# [Task requirements]
Only the first line of the listing and the lines after it, up to and including the one containing "や「サイズ感」で悩む場面は少なくありません。大阪府でオ", should be retyped exactly.
○ ○ ○ ○ ○ ○ ○
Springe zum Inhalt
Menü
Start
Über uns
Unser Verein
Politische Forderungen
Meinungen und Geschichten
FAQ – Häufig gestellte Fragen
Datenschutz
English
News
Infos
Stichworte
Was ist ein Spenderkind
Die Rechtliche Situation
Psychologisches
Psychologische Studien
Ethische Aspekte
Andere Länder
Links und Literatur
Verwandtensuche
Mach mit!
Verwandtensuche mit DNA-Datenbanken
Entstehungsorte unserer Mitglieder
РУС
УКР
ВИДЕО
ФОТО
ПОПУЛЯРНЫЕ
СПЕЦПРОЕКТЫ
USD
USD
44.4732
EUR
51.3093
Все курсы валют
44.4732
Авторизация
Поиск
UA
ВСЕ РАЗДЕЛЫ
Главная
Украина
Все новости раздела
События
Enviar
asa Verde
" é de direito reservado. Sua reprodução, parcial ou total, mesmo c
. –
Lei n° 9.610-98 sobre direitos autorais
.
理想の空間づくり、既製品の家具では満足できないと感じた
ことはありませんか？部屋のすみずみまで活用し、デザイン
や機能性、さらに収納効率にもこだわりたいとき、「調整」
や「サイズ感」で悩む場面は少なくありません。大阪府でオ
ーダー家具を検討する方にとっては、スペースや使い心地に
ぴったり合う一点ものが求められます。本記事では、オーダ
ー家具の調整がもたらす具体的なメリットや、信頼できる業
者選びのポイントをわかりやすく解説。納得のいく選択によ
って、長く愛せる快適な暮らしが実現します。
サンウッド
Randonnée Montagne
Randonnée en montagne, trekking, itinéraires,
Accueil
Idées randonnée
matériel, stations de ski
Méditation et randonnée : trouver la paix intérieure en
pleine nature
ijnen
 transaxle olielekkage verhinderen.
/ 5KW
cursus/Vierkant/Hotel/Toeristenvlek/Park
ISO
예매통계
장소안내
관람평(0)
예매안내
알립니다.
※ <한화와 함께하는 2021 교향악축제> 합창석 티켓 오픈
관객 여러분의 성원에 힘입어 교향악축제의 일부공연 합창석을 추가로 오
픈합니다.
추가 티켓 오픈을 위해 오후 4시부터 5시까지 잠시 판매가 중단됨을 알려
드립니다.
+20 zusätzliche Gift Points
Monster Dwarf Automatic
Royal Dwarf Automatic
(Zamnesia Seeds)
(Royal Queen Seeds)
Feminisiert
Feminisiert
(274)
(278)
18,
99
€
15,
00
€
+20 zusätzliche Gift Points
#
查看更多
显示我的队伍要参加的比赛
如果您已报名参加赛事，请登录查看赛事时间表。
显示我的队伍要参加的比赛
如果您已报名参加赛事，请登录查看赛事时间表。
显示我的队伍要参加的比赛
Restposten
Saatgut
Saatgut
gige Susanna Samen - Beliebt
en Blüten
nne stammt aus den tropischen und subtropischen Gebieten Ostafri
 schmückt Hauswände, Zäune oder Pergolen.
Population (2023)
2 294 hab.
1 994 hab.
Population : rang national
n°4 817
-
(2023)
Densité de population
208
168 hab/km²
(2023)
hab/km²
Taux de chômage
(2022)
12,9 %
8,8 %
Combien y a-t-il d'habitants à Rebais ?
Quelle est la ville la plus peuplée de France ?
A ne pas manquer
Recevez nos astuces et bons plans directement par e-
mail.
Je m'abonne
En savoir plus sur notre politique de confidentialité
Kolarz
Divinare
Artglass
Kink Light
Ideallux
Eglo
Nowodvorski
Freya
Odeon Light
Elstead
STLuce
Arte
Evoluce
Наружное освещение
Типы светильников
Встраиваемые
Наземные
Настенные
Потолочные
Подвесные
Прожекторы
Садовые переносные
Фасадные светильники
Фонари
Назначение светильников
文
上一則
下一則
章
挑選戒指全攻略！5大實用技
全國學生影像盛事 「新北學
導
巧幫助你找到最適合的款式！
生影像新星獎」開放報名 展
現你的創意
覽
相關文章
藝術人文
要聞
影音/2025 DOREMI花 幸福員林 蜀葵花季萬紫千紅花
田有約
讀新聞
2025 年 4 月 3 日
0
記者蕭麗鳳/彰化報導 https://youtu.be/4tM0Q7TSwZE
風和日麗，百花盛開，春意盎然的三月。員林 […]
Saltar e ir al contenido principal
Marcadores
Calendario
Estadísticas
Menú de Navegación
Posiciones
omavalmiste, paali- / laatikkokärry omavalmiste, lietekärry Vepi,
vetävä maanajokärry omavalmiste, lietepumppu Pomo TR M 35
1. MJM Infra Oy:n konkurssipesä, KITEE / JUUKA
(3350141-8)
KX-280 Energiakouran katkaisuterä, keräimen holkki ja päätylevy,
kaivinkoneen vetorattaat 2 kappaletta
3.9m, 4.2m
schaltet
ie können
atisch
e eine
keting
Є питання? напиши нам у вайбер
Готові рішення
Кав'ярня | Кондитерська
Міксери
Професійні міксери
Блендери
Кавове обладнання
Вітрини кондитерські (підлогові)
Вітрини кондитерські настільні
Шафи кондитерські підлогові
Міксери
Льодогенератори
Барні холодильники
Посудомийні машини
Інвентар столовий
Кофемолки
○ ○ ○ ○ ○ ○ ○
# [Response to this task]
Springe zum Inhalt
Menü
Start
Über uns
Unser Verein
Politische Forderungen
Meinungen und Geschichten
FAQ – Häufig gestellte Fragen
Datenschutz
English
News
Infos
Stichworte
Was ist ein Spenderkind
Die Rechtliche Situation
Psychologisches
Psychologische Studien
Ethische Aspekte
Andere Länder
Links und Literatur
Verwandtensuche
Mach mit!
Verwandtensuche mit DNA-Datenbanken
Entstehungsorte unserer Mitglieder
РУС
УКР
ВИДЕО
ФОТО
ПОПУЛЯРНЫЕ
СПЕЦПРОЕКТЫ
USD
USD
44.4732
EUR
51.3093
Все курсы валют
44.4732
Авторизация
Поиск
UA
ВСЕ РАЗДЕЛЫ
Главная
Украина
Все новости раздела
События
Enviar
asa Verde
" é de direito reservado. Sua reprodução, parcial ou total, mesmo c
. –
Lei n° 9.610-98 sobre direitos autorais
.
理想の空間づくり、既製品の家具では満足できないと感じた
ことはありませんか？部屋のすみずみまで活用し、デザイン
や機能性、さらに収納効率にもこだわりたいとき、「調整」
や「サイズ感」で悩む場面は少なくありません。大阪府でオ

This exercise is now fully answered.